As the impact of the French air-traffic control strike spreads, airlines’ and passengers’ anger at the scale of disruption is increasing.

The 48-hour strike is in protest against government plans to increase the retirement age from 57 to 59, and wider restructuring plans.

On 8 April around 1,000 flights to, from and over France were cancelled. On 9 April the figure is even higher. Airlines were ordered to cancel half of flights departing or arriving at French airports, up from 40 per cent on 8 April.

The second-biggest airline in France, easyJet, condemned the controllers’ “unnecessary” stoppage, saying it was causing “considerable and disproportionate disruption for passengers and airlines across Europe.”

Today easyJet cancelled 331 flights, affecting an estimated 50,000 passengers. One in four was a flight to or from the UK. Yesterday the airline provided hotel rooms for more than 6,000 stranded passengers.

Once the strike ends at 5am, easyJet plans a series of five rescue flights - prioritising the repatriation of three groups of school children who are stuck at Gatwick, Paris Charles de Gaulle and Marrakech. A plane will operate tomorrow from Luton to Paris, continue to Barcelona and then fly back to Luton. A second jet will depart from Gatwick to Madrid, then fly empty to Marrakech to bring stranded passengers back to Britain.

The airline is also seeking to assign larger aircraft to routes with high numbers of stranded passengers.

Travellers returning to Britain expressed their frustration at the delays caused by the strike.

Caroline Kamp from Surrey arrived at Gatwick at 3am on a delayed flight from Lanzarote.
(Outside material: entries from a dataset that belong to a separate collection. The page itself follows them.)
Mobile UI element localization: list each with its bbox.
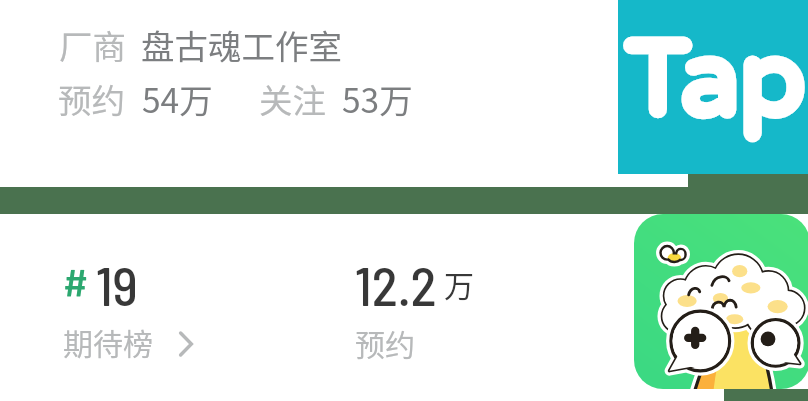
staticText: 万 xyxy=(444,262,474,305)
button[interactable]: TapTap xyxy=(618,0,808,174)
staticText: Tap xyxy=(624,21,804,146)
button[interactable]: 期待榜 xyxy=(55,318,205,368)
staticText: 期待榜 xyxy=(63,320,153,363)
staticText: # xyxy=(63,258,89,306)
button[interactable]: App icon xyxy=(634,214,808,389)
staticText: Tap xyxy=(624,21,804,146)
staticText: 19 xyxy=(96,252,138,317)
staticText: 关注 xyxy=(259,74,326,123)
staticText: 厂商 xyxy=(59,20,126,69)
staticText: 预约 xyxy=(58,74,125,123)
staticText: 54万 xyxy=(142,74,213,123)
staticText: 12.2 xyxy=(355,252,437,317)
staticText: 53万 xyxy=(342,74,413,123)
staticText: 预约 xyxy=(355,321,415,364)
staticText: 盘古魂工作室 xyxy=(141,20,342,69)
She told The Independent: “With a big sigh the pilot said ‘When the weather gets nice they always go on strike’. How can they hold us all to ransom? It’s so petty, selfish and unprofessional.”

Airlines were still feeling the effects of the widespread disruption on 8 April when operations started on 9 April. A Norwegian flight from Oslo to Gatwick is running 11 hours late.
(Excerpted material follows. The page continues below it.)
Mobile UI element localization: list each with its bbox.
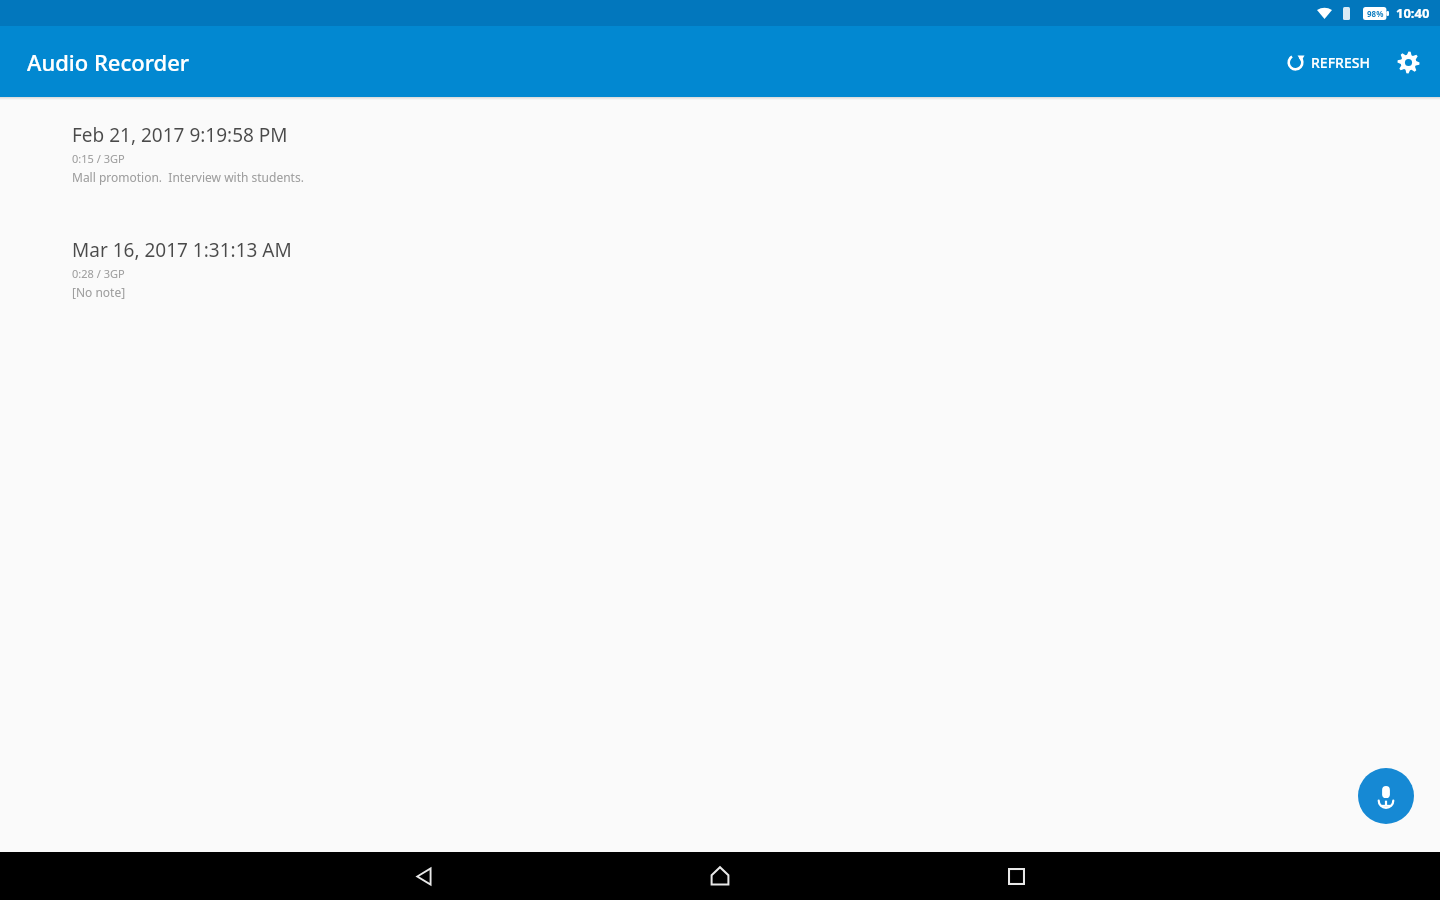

Air France, the worst affected airline, refuses to reveal how many flights it has cancelled, but says all long-haul services on 9 April - believed to number 67 - are operating. Half the medium-haul departures, to destinations such as the Middle East, have been cancelled. The carrier declined to comment on the short-haul cancellations, but it is known that 12 out of 27 flights from airports across the UK to Paris were cancelled - representing 44 per cent of operations.

Ryanair again cancelled 250 flights across Europe. British Airways’ 28 cancellations were exacerbated by fog at Heathrow, which led to a further 20 flights to short-haul destinations being axed in order to preserve the schedule.